601.229 (F23): Assignment 2: Word count

Milestone 1: Due Monday, Sep 25th by 11 pm

Milestone 2: Due Thursday, Oct 5th by 11 pm

Update 9/21: Corrected pseudo-code for main input loop of main function. (It should be calling wc_dict_find_or_insert, not wc_find_or_insert.)

Update 9/21: Updated the restrictions on library function calls to explicitly allow calls to malloc and free in main, for the purposes of allocating and deallocating the hash table array.

Update 9/22: Added advice for implementing Milestone 2.

Updated 9/26: Updated Memory correctness section to indicate that only the test_free_chain unit test needs to be free of memory leaks (since there are some test functions with unavoidable memory leaks, such as test_find_or_insert.)

Overview

In this assignment, you will implement a word count program in both C and x86-64 assembly language. The word count program is supported by a number of functions which you will implement in both C and assembly language. Unit tests are provided to test both the C and assembly language implementations of these functions: these tests allow you to work on the functions one at a time and gain confidence that they work correctly before incorporating them into the overall program. (We encourage you to write additional unit tests as well, since the provided tests are somewhat basic.)

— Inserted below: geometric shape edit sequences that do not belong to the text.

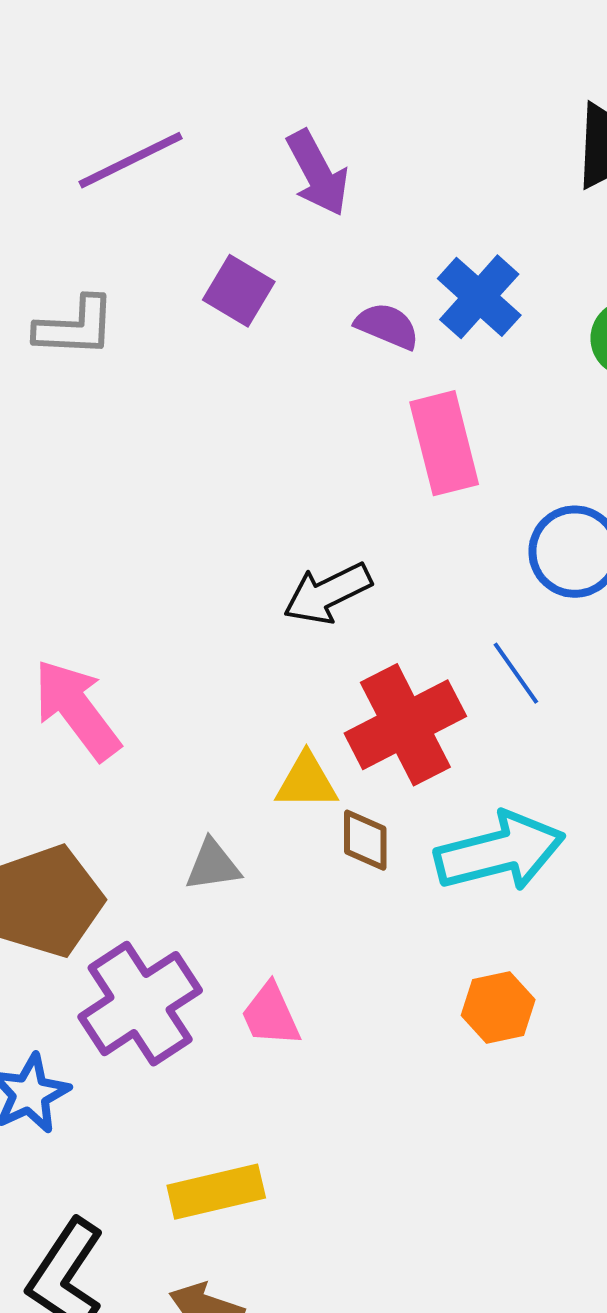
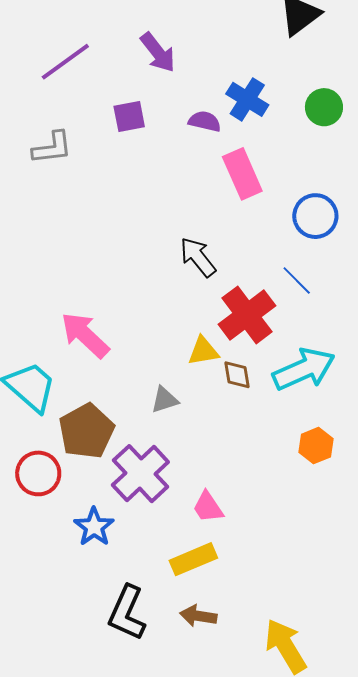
purple square: (239, 291) -> (129, 116), turned -32
black arrow: (328, 593) -> (198, 257), turned 87
pink trapezoid: (271, 1015) -> (208, 507), moved

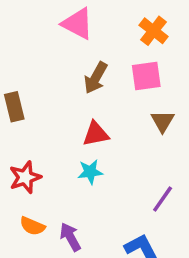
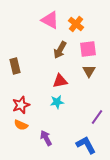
orange cross: (154, 31) -> (76, 24), moved
brown triangle: (163, 121) -> (89, 71), moved
orange semicircle: (32, 226) -> (21, 125), moved

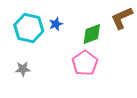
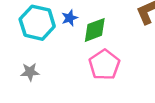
green diamond: (92, 34) -> (95, 30), moved

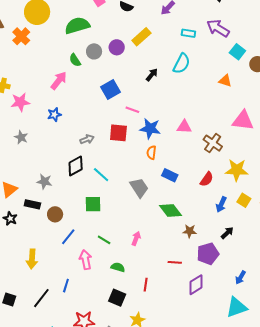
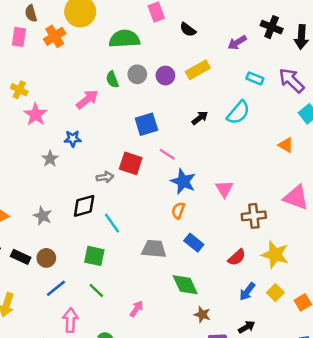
pink star: (20, 102) -> (36, 115), turned 30
pink triangle: (184, 127) -> (224, 189), turned 42
red square: (118, 133) -> (131, 163), moved
gray star: (21, 137) -> (50, 159), moved
brown cross: (213, 143) -> (254, 216), turned 36
gray trapezoid: (139, 188) -> (154, 249), turned -65
black rectangle: (32, 204) -> (21, 257), moved
green line: (104, 240) -> (96, 291), moved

This is a substantial assignment! We strongly recommend that you start working on it as early as possible, and plan to make steady progress rather than waiting until the last minute to complete it.

Milestones, grading criteria

Milestone 1 (20%):

C implementations of all functions (in c_wcfuncs.c)
C implementation of the main program (in c_wcmain.c)
Assembly language implementations of the following functions (in asm_wcfuncs.S): wc_isspace, wc_isalpha, and wc_str_compare

Milestone 2 (80%):

Assembly language implementations of all remaining functions (in asm_wcfuncs.S)
Assembly language implementation of the main program (in asm_wcmain.S, 4% of assignment grade)
Design and coding style (10% of assignment grade)

Getting started

To get started, download csf_assign02.zip, which contains the skeleton code for the assignment, and then unzip it.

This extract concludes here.